START Task material

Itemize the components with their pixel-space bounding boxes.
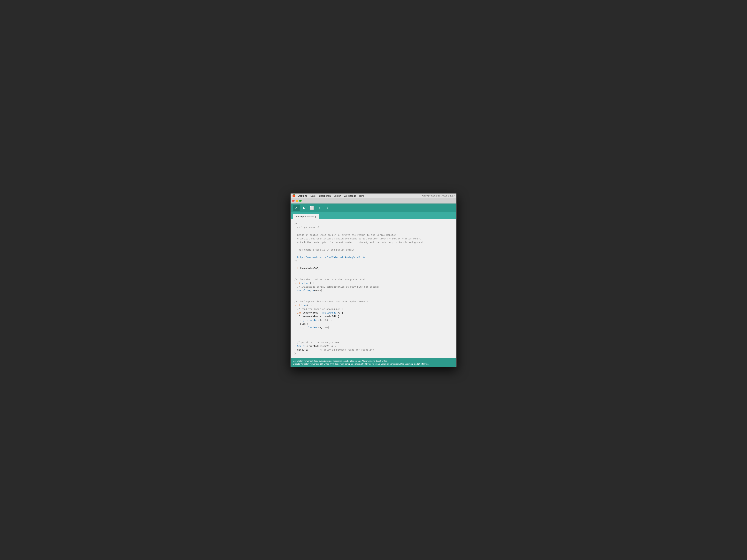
- code-comment-setup: // the setup routine runs once when you …: [294, 278, 367, 281]
- tab-bar: AnalogReadSerial §: [291, 212, 456, 219]
- menu-bearbeiten[interactable]: Bearbeiten: [319, 194, 331, 197]
- code-comment-read: // read the input on analog pin 0:: [297, 308, 344, 310]
- menu-datei[interactable]: Datei: [310, 194, 316, 197]
- toolbar: ✓ ▶ ⬜ ↑ ↓: [291, 204, 456, 212]
- window-title: AnalogReadSerial | Arduino 1.8.7: [422, 194, 455, 197]
- menu-werkzeuge[interactable]: Werkzeuge: [344, 194, 356, 197]
- upload-button[interactable]: ▶: [301, 205, 307, 211]
- code-serial-begin: Serial: [297, 289, 306, 292]
- menu-arduino[interactable]: Arduino: [298, 194, 308, 197]
- code-digitalwrite-low: digitalWrite: [300, 326, 317, 329]
- status-line1: Der Sketch verwendet 2106 Bytes (6%) des…: [293, 359, 454, 363]
- code-loop-fn: loop: [302, 304, 307, 307]
- save-button[interactable]: ↓: [324, 205, 331, 211]
- code-link[interactable]: http://www.arduino.cc/en/Tutorial/Analog…: [297, 256, 367, 259]
- status-bar: Der Sketch verwendet 2106 Bytes (6%) des…: [291, 358, 456, 367]
- code-comment-print: // print out the value you read:: [297, 341, 342, 344]
- code-analogread: analogRead: [323, 311, 336, 314]
- open-button[interactable]: ↑: [316, 205, 323, 211]
- status-line2: Globale Variablen verwenden 188 Bytes (9…: [293, 363, 454, 366]
- menu-hilfe[interactable]: Hilfe: [359, 194, 364, 197]
- minimize-button[interactable]: −: [296, 199, 298, 202]
- code-serial-println: Serial: [297, 345, 306, 347]
- maximize-button[interactable]: +: [299, 199, 302, 202]
- code-setup-fn: setup: [302, 282, 308, 285]
- tab-analogreadserial[interactable]: AnalogReadSerial §: [293, 214, 319, 219]
- code-keyword-void1: void: [294, 282, 300, 285]
- code-keyword-int2: int: [297, 311, 302, 314]
- verify-button[interactable]: ✓: [293, 205, 300, 211]
- code-keyword-void2: void: [294, 304, 300, 307]
- apple-menu[interactable]: 🍎: [292, 194, 295, 197]
- window-chrome: × − +: [291, 198, 456, 204]
- code-digitalwrite-high: digitalWrite: [300, 319, 317, 321]
- menu-sketch[interactable]: Sketch: [334, 194, 341, 197]
- code-editor[interactable]: /* AnalogReadSerial Reads an analog inpu…: [291, 219, 456, 358]
- new-button[interactable]: ⬜: [308, 205, 315, 211]
- close-button[interactable]: ×: [292, 199, 294, 202]
- code-comment-loop: // the loop routine runs over and over a…: [294, 300, 368, 303]
- code-comment: /* AnalogReadSerial Reads an analog inpu…: [294, 222, 424, 262]
- code-comment-delay: // delay in between reads for stability: [319, 348, 374, 351]
- menubar: 🍎 Arduino Datei Bearbeiten Sketch Werkze…: [291, 193, 456, 198]
- code-comment-serial: // initialize serial communication at 96…: [297, 285, 380, 288]
- code-keyword-int1: int: [294, 267, 299, 270]
- code-begin: begin: [307, 289, 314, 292]
- monitor-frame: 🍎 Arduino Datei Bearbeiten Sketch Werkze…: [290, 193, 457, 367]
- screen: 🍎 Arduino Datei Bearbeiten Sketch Werkze…: [291, 193, 456, 367]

END Task material

## Exercise objective
Please determine how many lines in the entries contain the word "digitalwrite" and reply with that figure alone.

## Expected output
2